Exercise objective: A verbatim transcript of the data below is required, images omitted.

*** Raw data Section Begins ***

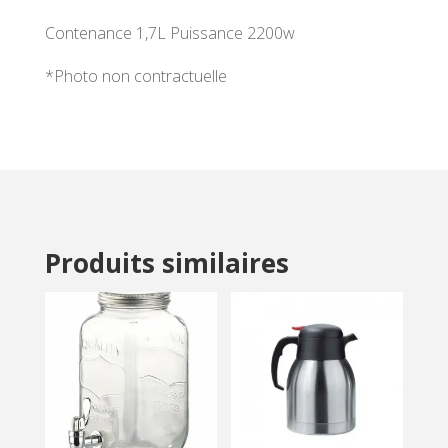
Contenance 1,7L Puissance 2200w
*Photo non contractuelle
Produits similaires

*** Raw data Section Ends ***

Response area:
Contenance 1,7L Puissance 2200w
*Photo non contractuelle
Produits similaires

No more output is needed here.